WHAT IS NEEDED
What is needed is an exact copy of every entry below, minus the images.

BEGIN SUPPLIED RECORDS

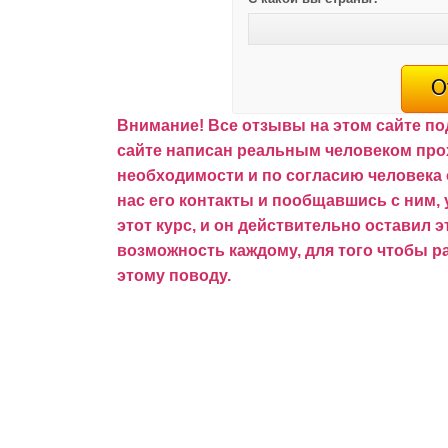
Внимание!
Все отзывы на этом сайте п
сайте написан реальным человеком про
необходимости и по согласию человека 
нас его контакты и пообщавшись с ним, 
этот курс, и он действительно оставил э
возможность каждому, для того чтобы р
этому поводу.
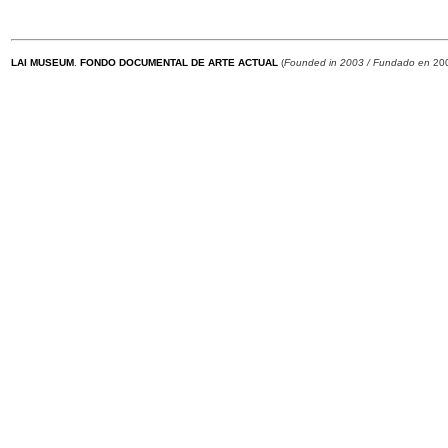
LAI MUSEUM
.
FONDO DOCUMENTAL DE ARTE ACTUAL
(
Founded in 2003 / Fundado en
200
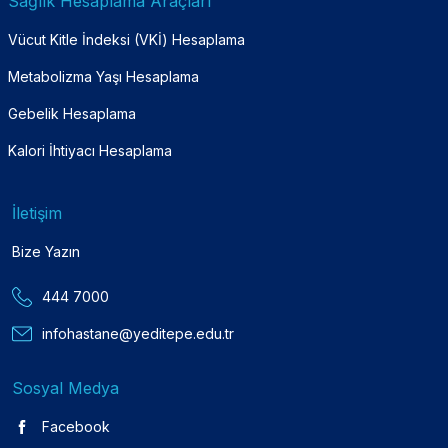
Sağlık Hesaplama Araçları
Vücut Kitle İndeksi (VKİ) Hesaplama
Metabolizma Yaşı Hesaplama
Gebelik Hesaplama
Kalori İhtiyacı Hesaplama
İletişim
Bize Yazın
444 7000
infohastane@yeditepe.edu.tr
Sosyal Medya
Facebook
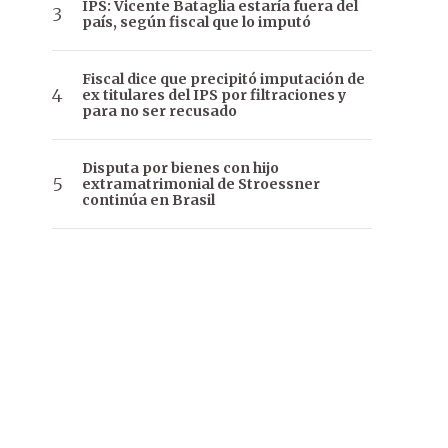
IPS: Vicente Bataglia estaría fuera del
país, según fiscal que lo imputó
Fiscal dice que precipitó imputación de
ex titulares del IPS por filtraciones y
para no ser recusado
Disputa por bienes con hijo
extramatrimonial de Stroessner
continúa en Brasil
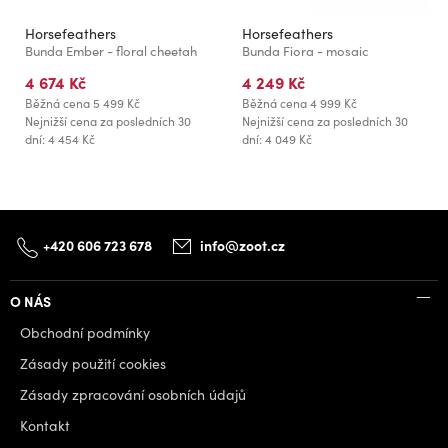
Horsefeathers
Horsefeathers
Bunda Ember - floral cheetah
Bunda Fiora - mosaic
4 674 Kč
4 249 Kč
Běžná cena
5 499 Kč
Běžná cena
4 999 Kč
Nejnižší cena za posledních 30
Nejnižší cena za posledních 30
dní: 4 454 Kč
dní: 4 049 Kč
+420 606 723 678
info@zoot.cz
O NÁS
Obchodní podmínky
Zásady použití cookies
Zásady zpracování osobních údajů
Kontakt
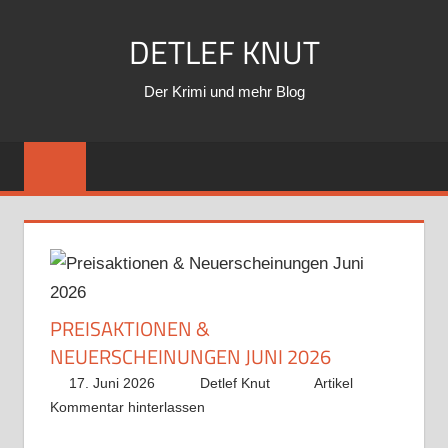
Zum
DETLEF KNUT
Inhalt
springen
Der Krimi und mehr Blog
PREISAKTIONEN &
NEUERSCHEINUNGEN JUNI 2026
17. Juni 2026
Detlef Knut
Artikel
Kommentar hinterlassen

END SUPPLIED RECORDS

SOLUTION TO THIS TASK
Внимание!
Все отзывы на этом сайте п
сайте написан реальным человеком про
необходимости и по согласию человека 
нас его контакты и пообщавшись с ним, 
этот курс, и он действительно оставил э
возможность каждому, для того чтобы р
этому поводу.
LAI MUSEUM
.
FONDO DOCUMENTAL DE ARTE ACTUAL
(
Founded in 2003 / Fundado en
200
Sağlık Hesaplama Araçları
Vücut Kitle İndeksi (VKİ) Hesaplama
Metabolizma Yaşı Hesaplama
Gebelik Hesaplama
Kalori İhtiyacı Hesaplama
İletişim
Bize Yazın
444 7000
infohastane@yeditepe.edu.tr
Sosyal Medya
Facebook
IPS: Vicente Bataglia estaría fuera del
país, según fiscal que lo imputó
Fiscal dice que precipitó imputación de
ex titulares del IPS por filtraciones y
para no ser recusado
Disputa por bienes con hijo
extramatrimonial de Stroessner
continúa en Brasil
Horsefeathers
Horsefeathers
Bunda Ember - floral cheetah
Bunda Fiora - mosaic
4 674 Kč
4 249 Kč
Běžná cena
5 499 Kč
Běžná cena
4 999 Kč
Nejnižší cena za posledních 30
Nejnižší cena za posledních 30
dní: 4 454 Kč
dní: 4 049 Kč
+420 606 723 678
info@zoot.cz
O NÁS
Obchodní podmínky
Zásady použití cookies
Zásady zpracování osobních údajů
Kontakt
Zum
DETLEF KNUT
Inhalt
springen
Der Krimi und mehr Blog
PREISAKTIONEN &
NEUERSCHEINUNGEN JUNI 2026
17. Juni 2026
Detlef Knut
Artikel
Kommentar hinterlassen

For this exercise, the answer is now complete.